With the global carbon crisis a matter of worldwide concern, efforts to preserve natural habitats that sequester carbon are of utmost importance. However, the processes which enable aquatic plants to survive and thrive are poorly known, as is the extent of their distribution and how they change over multiple scales. The aim of this research was to develop methodologies to help define the relationships between key benthic habitats and bio-physical variables and spatially predict their distribution and abundance within south-west Australian estuaries through towed underwater video. This thesis identified multiple non-destructive methods along with their strengths and limitations, to characterise benthic cover from underwater video, and highlighted optimal methods based on equipment, end goals, time and funding available. Additionally, I emphasize that no one method used in isolation was suitable for the analysis of underwater video from the shallow and turbid habitats from my study sites, but that a combination of methods was required for optimal characterisation.

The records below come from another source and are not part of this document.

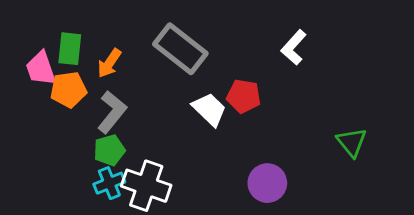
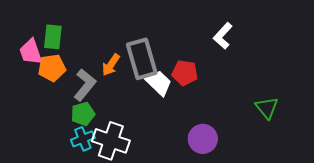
gray rectangle: (180, 49) -> (142, 59), moved, turned 36
orange arrow: (109, 63) -> (111, 65), moved

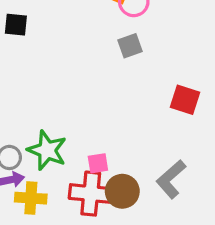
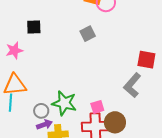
gray square: (130, 46) -> (88, 34), moved
gray L-shape: (171, 179) -> (132, 85), moved

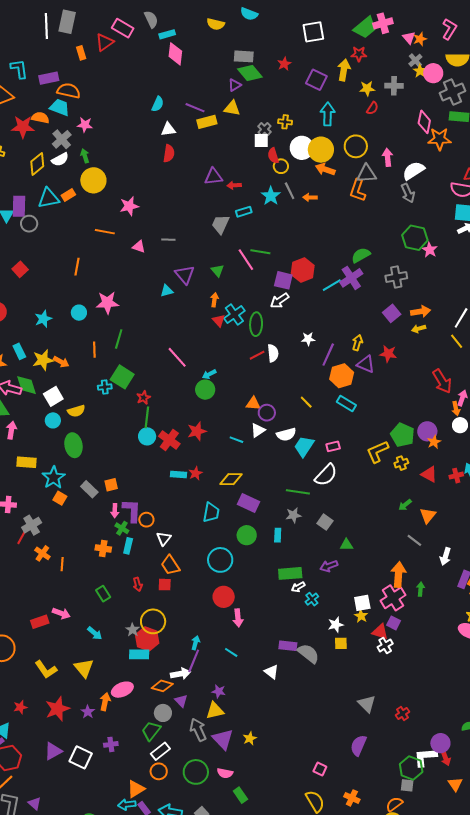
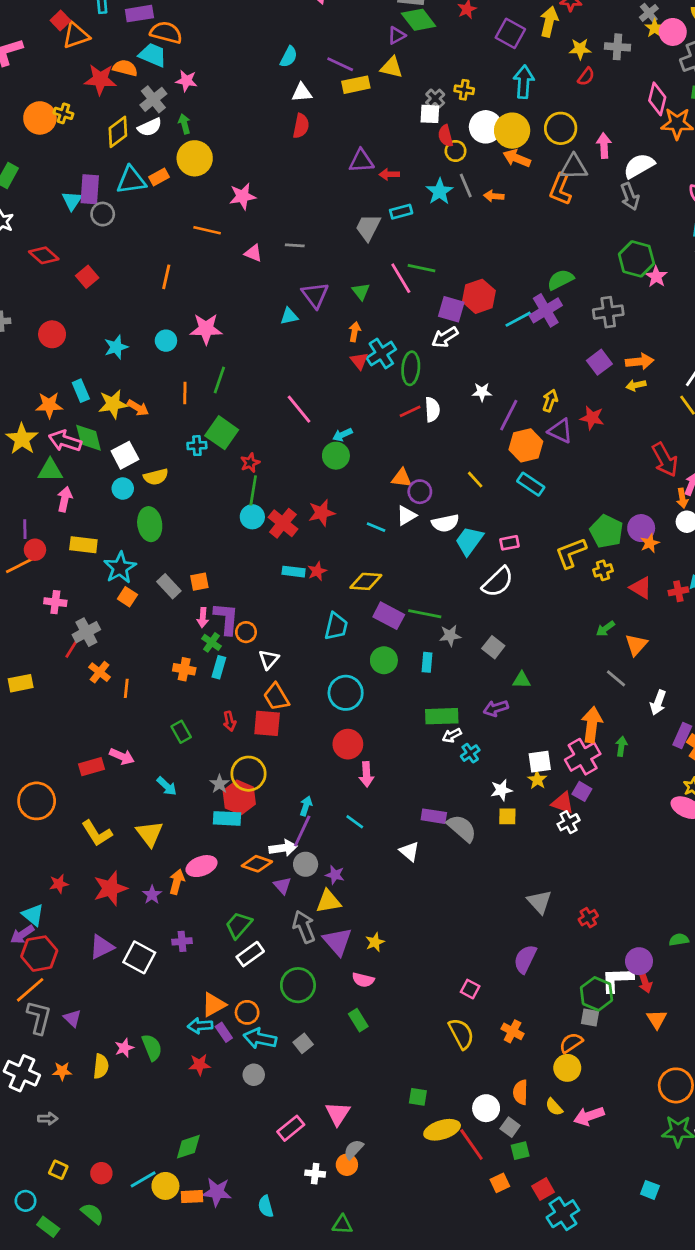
green line: (298, 492) -> (425, 614), moved
red square: (165, 585) -> (267, 723), size x1.5
gray circle: (163, 713) -> (306, 864), moved
orange circle: (159, 771) -> (247, 1012), moved
pink semicircle: (225, 773) -> (363, 980), moved

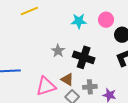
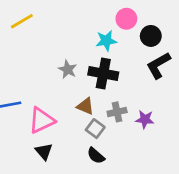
cyan star: (79, 21) -> (106, 41), moved
pink triangle: (46, 86) -> (42, 120), moved

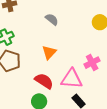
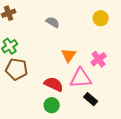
orange triangle: (49, 52) -> (69, 55), moved

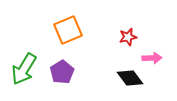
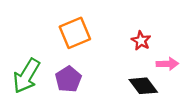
red star: (128, 37) -> (141, 41), turned -30

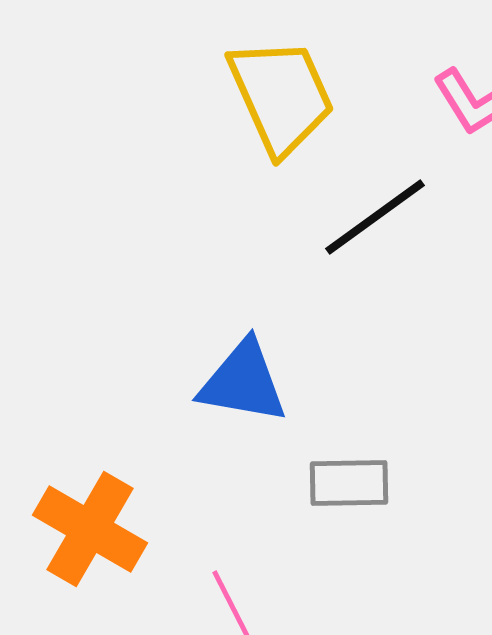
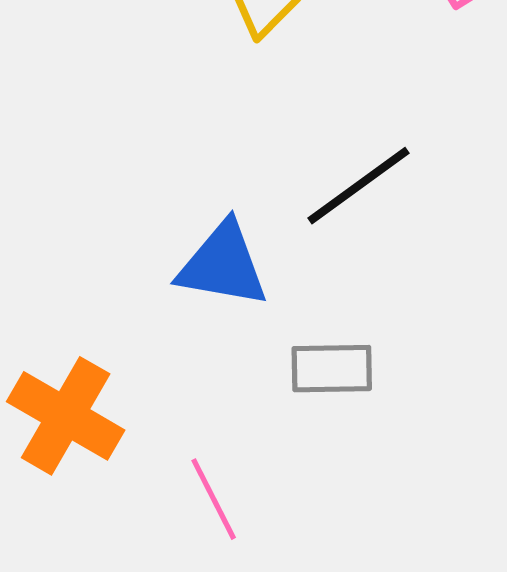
black line: (375, 217) -> (359, 186), moved

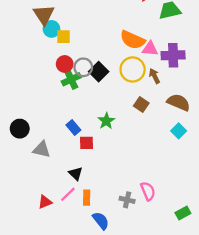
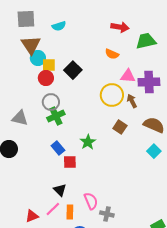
orange semicircle: (133, 40) -> (112, 54), moved, size x0.6
red circle: (65, 64) -> (46, 78), moved
gray circle: (83, 67) -> (51, 102), moved
black square: (99, 72) -> (73, 70), moved
green cross: (71, 79) -> (56, 116), moved
gray triangle: (42, 149) -> (20, 118), moved
pink semicircle: (148, 191) -> (91, 201), moved

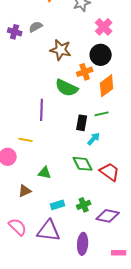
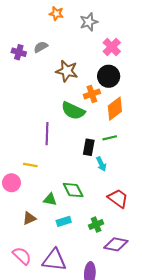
cyan arrow: (94, 139) -> (101, 164), turned 112
green diamond: (83, 164) -> (73, 190), moved
cyan rectangle: (58, 205) -> (64, 221), moved
green cross: (84, 205) -> (96, 225), moved

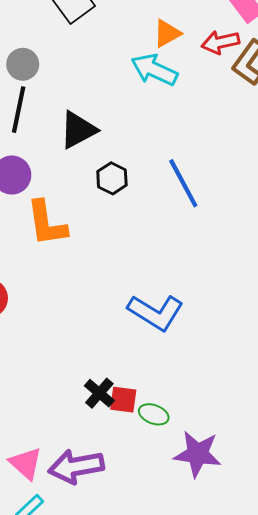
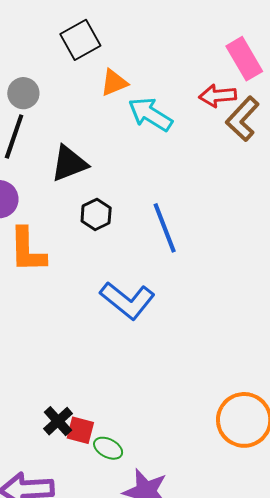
orange triangle: (167, 33) -> (114, 83), moved
blue L-shape: (156, 312) -> (127, 300), moved

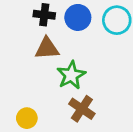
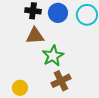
brown cross: (82, 109) -> (61, 81), turned 30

This research is one of the first to model and spatially predict fine-resolution (5% intervals) percent cover of benthic habitats within estuaries from post-processed underwater video using biological and physical datasets with a state-of-the art machine learning method called ‘Random Forests’. This method is often used within terrestrial landscape ecology, but rarely within estuarine systems. Random Forests performed well with 79-90% variation explained by the models for each key benthic habitat and partial plots illustrated strong relationships between physical variables and biotic habitats. The most influential parameters driving biotic habitat distributions were longitude (19%), depth (13%), and latitude (11%), although this relationship varied between estuaries and on the degree of estuary connectivity to the sea (permanently-opened, artificially-opened and normally-closed). Predictive performance of key benthic habitat models was moderate to excellent and associated uncertainty maps of standard deviation of each model was highly variable in areas of habitat fragmentation.

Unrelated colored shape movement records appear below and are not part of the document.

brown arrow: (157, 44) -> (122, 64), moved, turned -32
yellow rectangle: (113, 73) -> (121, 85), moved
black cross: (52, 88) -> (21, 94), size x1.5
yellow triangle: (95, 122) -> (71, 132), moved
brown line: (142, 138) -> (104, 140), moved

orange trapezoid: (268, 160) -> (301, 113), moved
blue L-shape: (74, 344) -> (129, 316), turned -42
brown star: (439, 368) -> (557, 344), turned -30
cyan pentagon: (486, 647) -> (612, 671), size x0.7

Broad-resolution distributions of biotic habitats were found to be important in understanding local-scale physical processes. Seagrasses were the most common biotic habitat in five estuaries, although higher numbers of seagrass species occurred in the permanently-opened Leschenault Estuary (e.g. Ruppia megacarpa, Halophila ovalis and Heterozostera tasmanica), while seasonally-opened (Wilson Inlet) and normally-closed (Wellstead, Stokes and Beaufort) estuaries supported monospecific meadows of R. megacarpa. Red and green macroalgae had inverse latitudinal distributions, with red alga occurring in northern estuaries with higher amounts of seawater incursion and freshwater input. Green alga, especially green film alga were more prominent in the more stagnant, and normally-closed waters of the southern estuaries. Motile commercial fishery species such as crabs (Portunus pelagicus) were common in northern estuaries where access to marine influence was essential for their survival. Encrusting benthic polychaete worms such as Ficopomatus enigmaticus and the black mussel Mytilus edulis were found shallow sections of southern estuaries, which were able to tolerate extreme changes in water quality due to estuary bar closure, and often encrusting the hard substratum of submerged trees and rocks. This study demonstrated advances in modelling techniques of species abundances and distribution from underwater video and highlighted the importance of bio-physical relationships on spatial patterns of different seagrass species and other biotic habitats such as algae beds, polychaete mounds and mussel clumps in estuaries.

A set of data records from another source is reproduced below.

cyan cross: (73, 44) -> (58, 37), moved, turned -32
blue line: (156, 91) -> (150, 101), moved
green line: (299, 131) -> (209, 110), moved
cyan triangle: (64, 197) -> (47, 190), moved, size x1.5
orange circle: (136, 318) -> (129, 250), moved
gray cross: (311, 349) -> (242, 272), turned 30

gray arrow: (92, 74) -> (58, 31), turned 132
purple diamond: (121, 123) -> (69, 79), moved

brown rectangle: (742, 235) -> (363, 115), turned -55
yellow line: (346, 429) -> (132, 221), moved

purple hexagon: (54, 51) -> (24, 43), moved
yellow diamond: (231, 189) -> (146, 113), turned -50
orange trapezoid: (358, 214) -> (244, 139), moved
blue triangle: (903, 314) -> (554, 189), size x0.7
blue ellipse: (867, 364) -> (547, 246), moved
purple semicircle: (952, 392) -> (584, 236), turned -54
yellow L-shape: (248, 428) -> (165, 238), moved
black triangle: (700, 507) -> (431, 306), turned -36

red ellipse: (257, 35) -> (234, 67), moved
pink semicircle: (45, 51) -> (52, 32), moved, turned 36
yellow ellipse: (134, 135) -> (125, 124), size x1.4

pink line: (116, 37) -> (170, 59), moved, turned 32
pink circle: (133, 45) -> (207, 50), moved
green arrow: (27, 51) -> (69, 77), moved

Estuarine habitats are at the forefront of climate change effects and experience rapid changes (within weeks to months) in their spatial distribution and abundance. I developed a real-time, rapid and accurate method to capture broad-resolution semi-quantitative (barren, low, moderate and high percent cover) changes in benthic habitats using underwater video, as traditional remote sensing methods such as aerial photography and satellite imagery can often take up to weeks and months to post-process for spatial habitat distribution. I tested the accuracy of two benthic habitat assessment protocols: the broad-resolution real-time classification protocol (called the “Rapid Benthic Assessment”) against the fine-resolution post-processed habitat classification. I also tested the validation of the broad-resolution percent cover categories of seagrass from the RBA method using in situ samples of R. megacarpa and H. ovalis. The high correlation between the RBA and the fine-resolution method indicated that a high degree of detail and accuracy was retained by the RBA method. The visualisation of benthic habitats almost impossible to map through traditional remote sensing means was made possible through rapid data acquisition and visualisation from underwater video. This study demonstrated that real-time delineation of estuarine habitats allowed for rapid data analysis and representation within hours of data collection.
This research will enable resource management authorities to make informed decisions on monitoring benthic habitats which have global significance within estuarine systems from baseline habitat maps, supplement existing maps and understand how bio-physical attributes shape benthic habitat distributions.